Others agreed, pointing out that Julius shared his feelings all the time in the group and that Philip’s I-thou contract was a setup.

Gill added, “Things are getting blurred here. All of us are here for help. My life’s a mess—you saw that last week. But so far as I know, Julius, you’re not having problems with intimacy. So what’s the point?”

“The other week,” Rebecca said, in her clipped precise speech, “you said I revealed myself in order to give Philip a gift. That was partially correct—but not the whole truth: now I realize I also wanted to shield him from Pam’s rage. However, that said, my point is…what is my point? My point is that confessing what I did in Las Vegas was good therapy for me—I’m relieved to have gotten it out.

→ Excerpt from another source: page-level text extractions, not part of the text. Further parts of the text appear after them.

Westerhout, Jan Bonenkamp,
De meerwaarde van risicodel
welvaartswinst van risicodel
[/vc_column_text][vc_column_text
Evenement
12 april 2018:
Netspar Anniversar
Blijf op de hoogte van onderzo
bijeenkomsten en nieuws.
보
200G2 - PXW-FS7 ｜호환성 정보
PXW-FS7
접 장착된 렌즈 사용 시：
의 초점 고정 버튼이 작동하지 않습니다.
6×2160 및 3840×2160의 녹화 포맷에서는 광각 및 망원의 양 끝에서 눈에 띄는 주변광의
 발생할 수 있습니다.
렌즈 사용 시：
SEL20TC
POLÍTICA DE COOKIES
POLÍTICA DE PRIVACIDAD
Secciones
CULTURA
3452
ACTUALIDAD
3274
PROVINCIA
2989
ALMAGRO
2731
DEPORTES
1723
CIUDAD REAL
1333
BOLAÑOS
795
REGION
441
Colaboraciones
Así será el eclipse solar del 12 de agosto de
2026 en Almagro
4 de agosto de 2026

But you’re here to help me, and it’s not going to help me one bit for you to reveal yourself.”

Julius was taken aback—such strong consensus was an oddity in this group. But he thought he knew what was happening. “I sense a lot of concern about my illness—a lot of taking care of me, not wanting to stress me. Right?”

“Maybe,” said Pam, “but for me there’s more—there’s something in me that doesn’t want you to divulge something dark from your past.”

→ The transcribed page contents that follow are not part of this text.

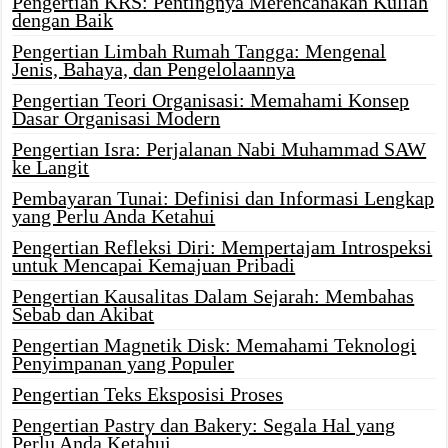
Pengertian KRS: Pentingnya Merencanakan Kuliah
dengan Baik
Pengertian Limbah Rumah Tangga: Mengenal
Jenis, Bahaya, dan Pengelolaannya
Pengertian Teori Organisasi: Memahami Konsep
Dasar Organisasi Modern
Pengertian Isra: Perjalanan Nabi Muhammad SAW
ke Langit
Pembayaran Tunai: Definisi dan Informasi Lengkap
yang Perlu Anda Ketahui
Pengertian Refleksi Diri: Mempertajam Introspeksi
untuk Mencapai Kemajuan Pribadi
Pengertian Kausalitas Dalam Sejarah: Membahas
Sebab dan Akibat
Pengertian Magnetik Disk: Memahami Teknologi
Penyimpanan yang Populer
Pengertian Teks Eksposisi Proses
Pengertian Pastry dan Bakery: Segala Hal yang
Perlu Anda Ketahui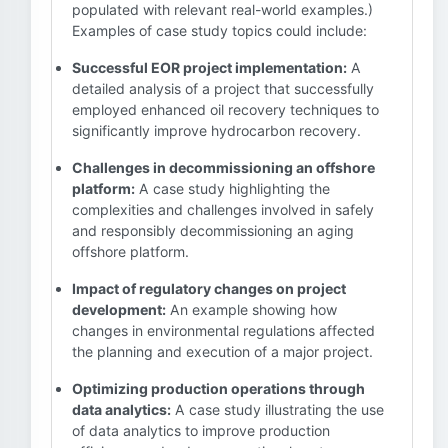
populated with relevant real-world examples.)
Examples of case study topics could include:
Successful EOR project implementation:
A
detailed analysis of a project that successfully
employed enhanced oil recovery techniques to
significantly improve hydrocarbon recovery.
Challenges in decommissioning an offshore
platform:
A case study highlighting the
complexities and challenges involved in safely
and responsibly decommissioning an aging
offshore platform.
Impact of regulatory changes on project
development:
An example showing how
changes in environmental regulations affected
the planning and execution of a major project.
Optimizing production operations through
data analytics:
A case study illustrating the use
of data analytics to improve production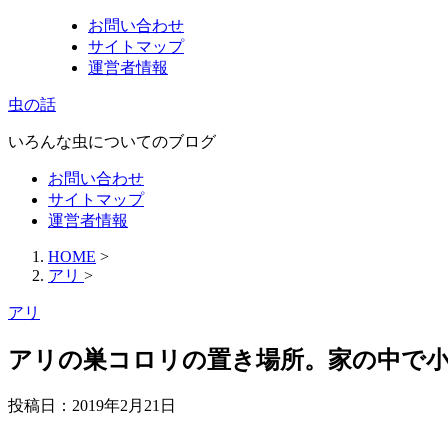
お問い合わせ
サイトマップ
運営者情報
虫の話
いろんな虫についてのブログ
お問い合わせ
サイトマップ
運営者情報
HOME
>
アリ
>
アリ
アリの巣コロリの置き場所。家の中で
投稿日：
2019年2月21日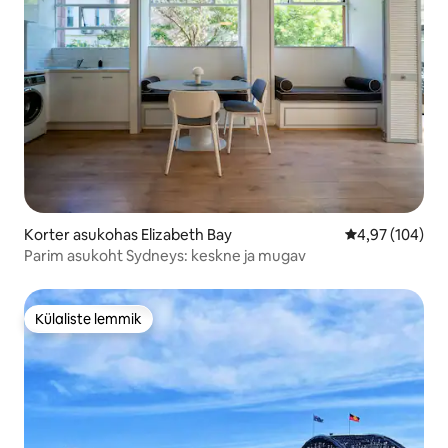
Korter asukohas Elizabeth Bay
Keskmine hinna
4,97 (104)
Parim asukoht Sydneys: keskne ja mugav
Külaliste lemmik
Külaliste lemmik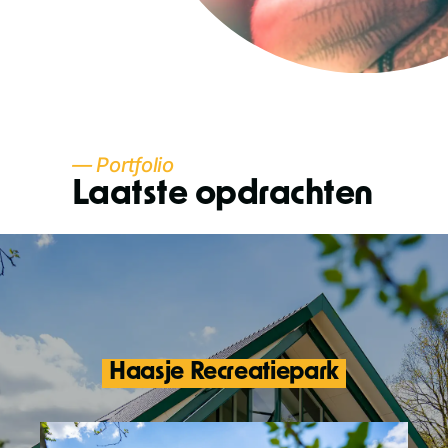
— Portfolio
Laatste opdrachten
Haasje Recreatiepark
Nieuw jaar, nieuwe campinggids en dus
ook nieuwe foto's! Een veelzijdige lifestyle
shoot van het hele recreatiepark.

Julius noted others signaling agreement and said, to no one in particular: “What a paradox. Ever since I’ve been in this field I’ve heard an ongoing chorus of complaints from patients that therapists were too distant and shared too little of their personal lives. So here I am, on the brink of doing just that, and I’m greeted by a united front saying, ‘We don’t want to hear. Don’t do this.’ So what’s going on?”

Silence.

“You want to see me as untarnished?” asked Julius.

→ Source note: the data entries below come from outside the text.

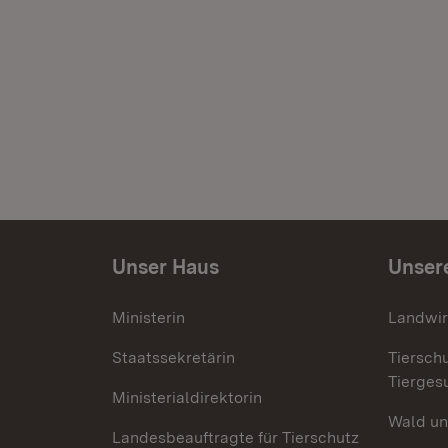
Unser Haus
Unser
Ministerin
Landwir
Staatssekretärin
Tiersch
Tierges
Ministerialdirektorin
Wald un
Landesbeauftragte für Tierschutz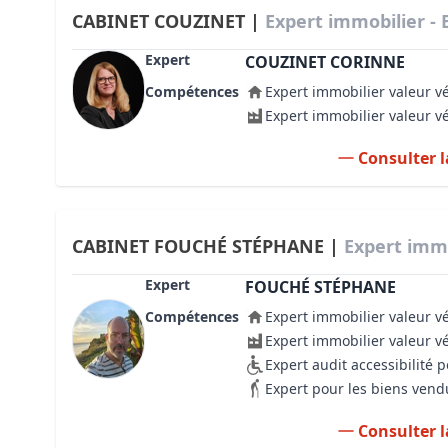
CABINET COUZINET |
Expert immobilier -
Expert
COUZINET CORINNE
Compétences
Expert immobilier valeur v
Expert immobilier valeur v
Consulter l
CABINET FOUCHÉ STÉPHANE |
Expert immo
Expert
FOUCHÉ STÉPHANE
Compétences
Expert immobilier valeur v
Expert immobilier valeur v
Expert audit accessibilité
Expert pour les biens vend
Consulter l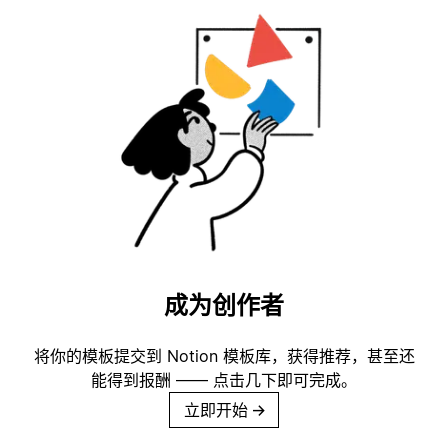
成为创作者
将你的模板提交到 Notion 模板库，获得推荐，甚至还
能得到报酬 —— 点击几下即可完成。
立即开始
→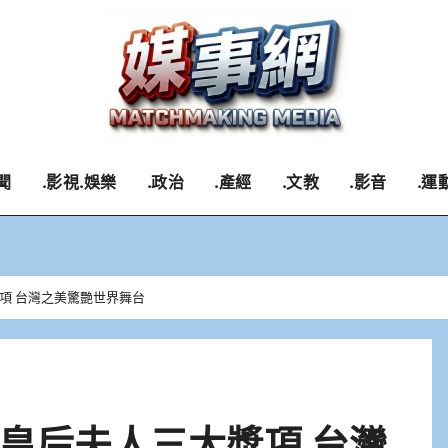
聞
.影視.娛樂
.政治
.產經
.文教
.影音
.運
項 台灣之美驚艷世界舞台
皇后夫人三大獎項 台灣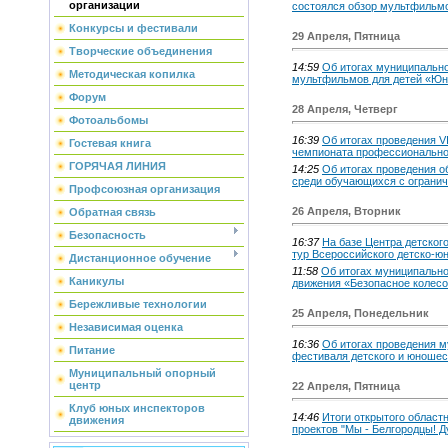
организации
состоялся обзор мультфильм
Конкурсы и фестивали
29 Апреля, Пятница
Творческие объединения
14:59
Об итогах муниципальн
Методическая копилка
мультфильмов для детей «Юн
Форум
28 Апреля, Четверг
Фотоальбомы
16:39
Об итогах проведения VI
Гостевая книга
чемпионата профессиональног
ГОРЯЧАЯ ЛИНИЯ
14:25
Об итогах проведения о
среди обучающихся с ограни
Профсоюзная организация
26 Апреля, Вторник
Обратная связь
Безопасность
16:37
На базе Центра детског
тур Всероссийского детско-ю
Дистанционное обучение
11:58
Об итогах муниципально
Каникулы
движения «Безопасное колес
Бережливые технологии
25 Апреля, Понедельник
Независимая оценка
16:36
Об итогах проведения м
Питание
фестиваля детского и юношеск
Муниципальный опорный
центр
22 Апреля, Пятница
Клуб юных инспекторов
14:46
Итоги открытого област
движения
проектов "Мы - Белгородцы! Д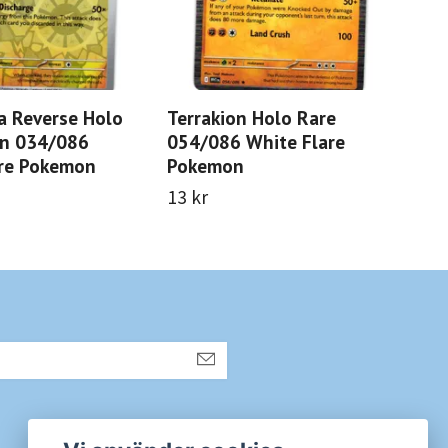
a Reverse Holo
Terrakion Holo Rare
Pig
n 034/086
054/086 White Flare
Co
are Pokemon
Pokemon
Fla
13 kr
13 
Sociala medier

No one responded. “We seem stuck, so I’ll be ornery today and just continue and we’ll see what happens. My story goes back ten years ago to the time of my wife’s death. I had married Miriam, my high school sweetheart, while I was in medical school, and ten years ago she was killed in a car crash in Mexico. I was devastated. To tell the truth, I’m not sure I’ve ever recovered from the horror of that event. But to my surprise, my grief took a bizarre turn: I experienced a tremendous surge in sexual energy. At that time I didn’t know that heightened sexuality is a common response to confrontation with death. Since then I’ve seen many people in grief become suffused with sexual energy. I’ve spoken with men who’ve had catastrophic coronaries and tell me that they groped female attendants while careening to the ER in an ambulance. In my grief, I grew obsessed by sex, needed it—a lot of it—and when our friends, both married and unmarried women, sought to comfort me, I exploited the situation and took sexual advantage of some of them, including a relative of Miriam’s.”

The group was still. Everyone was uneasy, avoided locking gazes; some listened to the shrill chirping of a finch sitting in the scarlet Japanese maple outside the window. From time to time over many years of leading groups Julius had wished he had a cotherapist. This was one of those times.

Finally, Tony forced some words out: “So, what happened to those friendships?”

“They drifted away, gradually evaporated. I saw some of the women over the years by chance, but none of us ever spoke of it. There was a lot of awkwardness. And a lot of shame.”